The story goes on to say that Unilever believes that “the practice of buying followers risks eroding trust and therefore damaging one of the fastest-growing areas of advertising - the billion-dollar-a-year market now known as ‘influencer marketing’ - and Unilever says it wants it to stop.”

Keith Weed, Unilever’s chief marketing officer, puts it this way: “Trust comes on foot and leaves on horseback, and we could very quickly see the whole influencer space be undermined. There are lots of great influencers out there, but there are a few bad apples spoiling the barrel and the trouble is, everyone goes down once the trust is undermined.”
KC's View:
Good for Unilever. I’m a big fan of companies doing whatever they can to assure that their endorsements/reviews are authentic, and not just coordinated clutter. If that means getting rid of influencers who are pumping up their numbers illegitimately, that’s fine. If that means Amazon saying it won’t allow people to post reviews if they haven’t bought the product on Amazon, that’s fine, too.

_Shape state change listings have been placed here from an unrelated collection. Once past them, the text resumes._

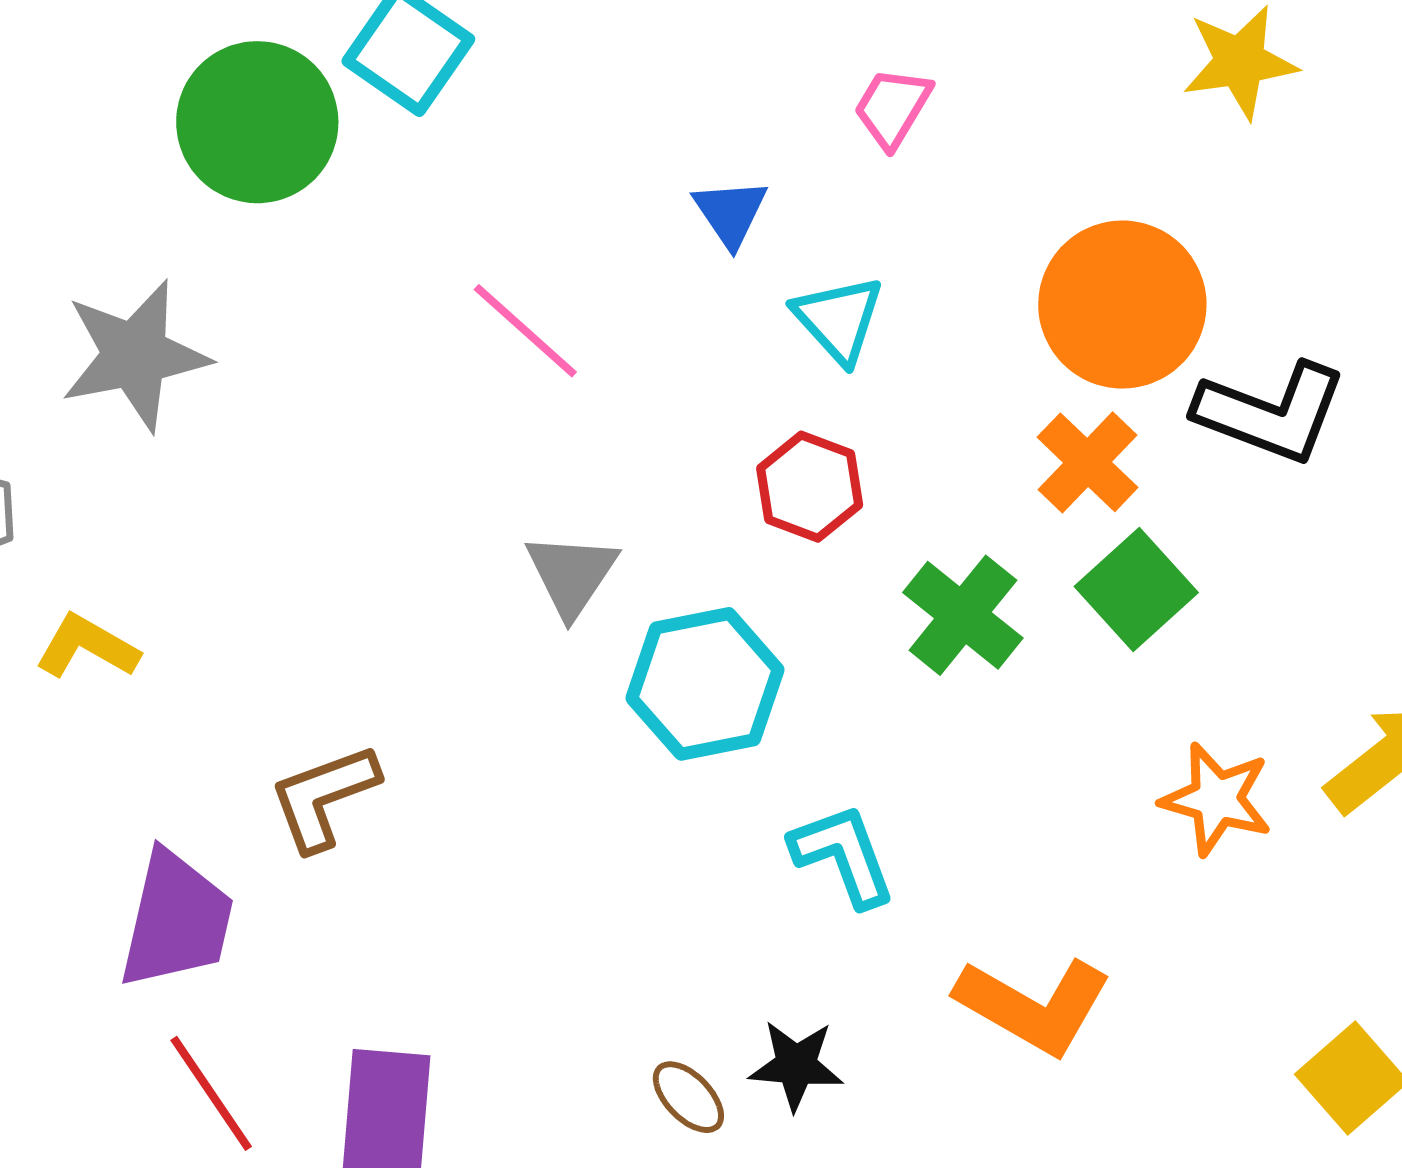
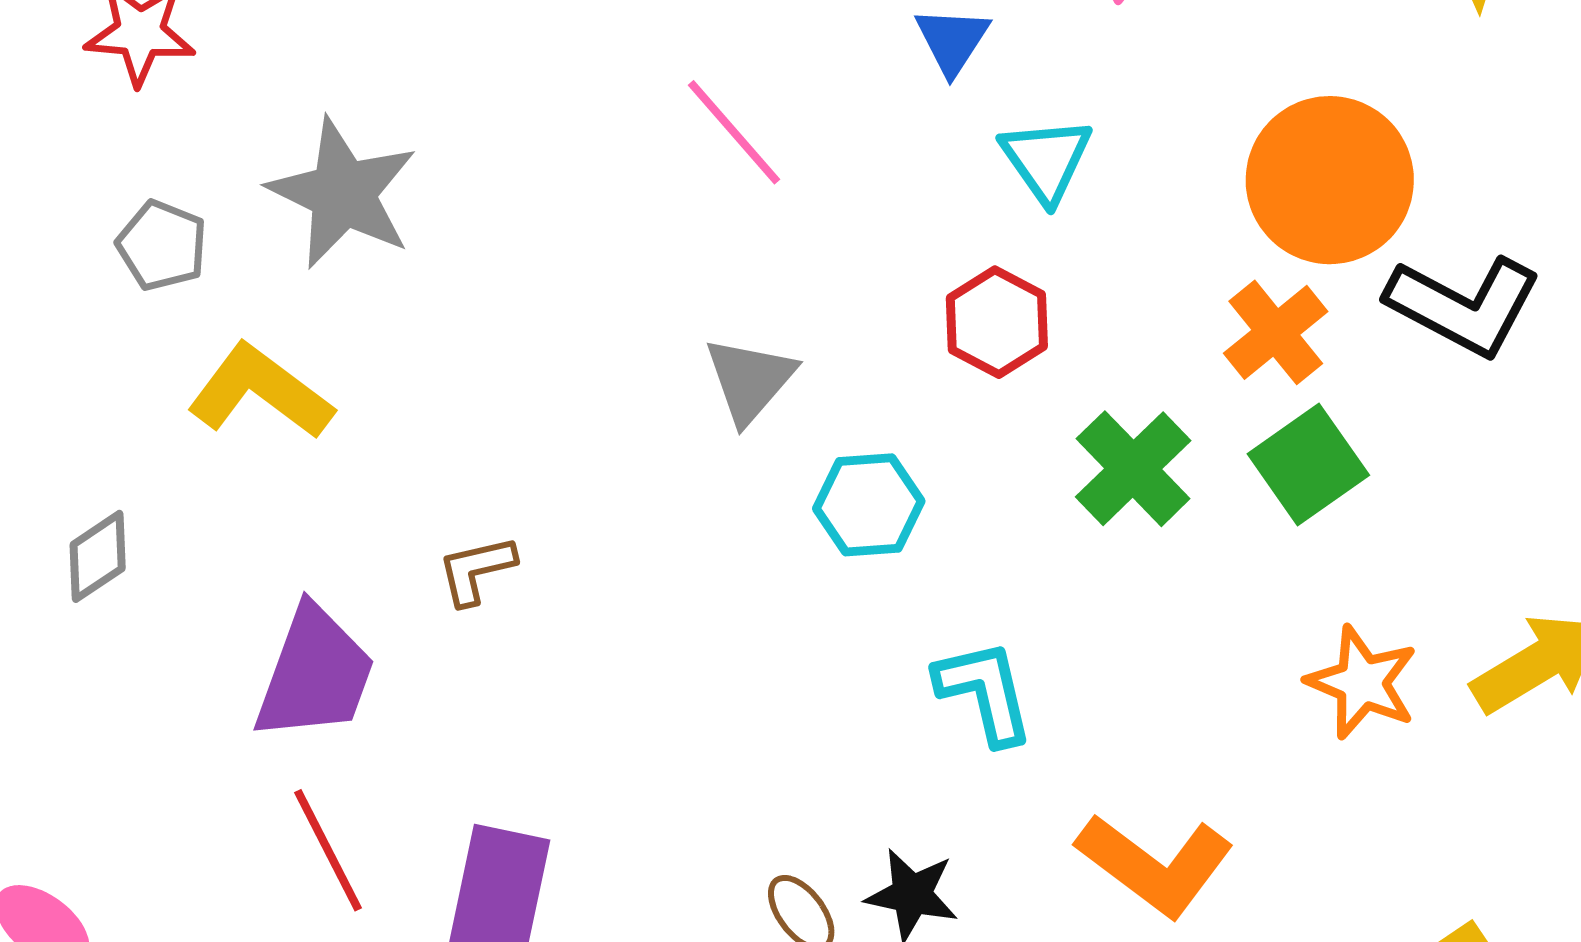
gray star: (135, 355) -> (343, 193), moved, turned 30
yellow L-shape: (87, 647) -> (260, 392), size x1.4
cyan hexagon: (705, 684) -> (869, 505), size x0.7
brown L-shape: (324, 797) -> (476, 570), size x0.7

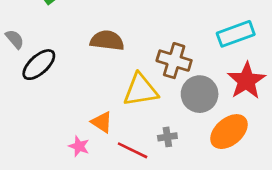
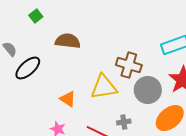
brown semicircle: (107, 41) -> (68, 41), moved
orange triangle: (102, 122) -> (68, 99), moved

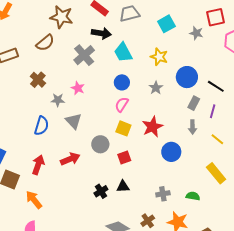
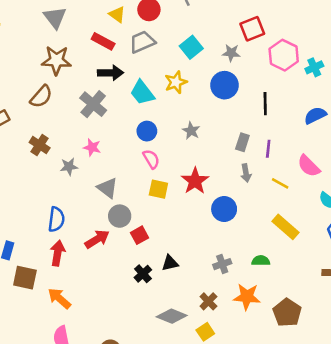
yellow star: (159, 57) -> (176, 82), moved, turned -30
blue circle: (187, 77) -> (224, 85), moved
black line: (216, 86) -> (265, 104), moved, turned 66
pink semicircle: (122, 104) -> (151, 159), turned 126
gray triangle: (74, 121) -> (107, 188), moved
blue semicircle: (41, 126) -> (56, 219), moved
gray circle: (100, 144) -> (120, 216), moved
red square: (124, 157) -> (140, 235), moved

I’m equally appalled when people in my business just give or sell their email lists to companies, showing utter disregard for their customers/readers. If you get an email from me, it ought to be an email from me … not an ad. And people in my business ought not sell space to consultants for them to write stories that are designed to appear as editorial. Ads ought to be labeled as ads, with full disclosure when something is advertising. I’m all in favor of making a living, but deceiving customers is never a good idea.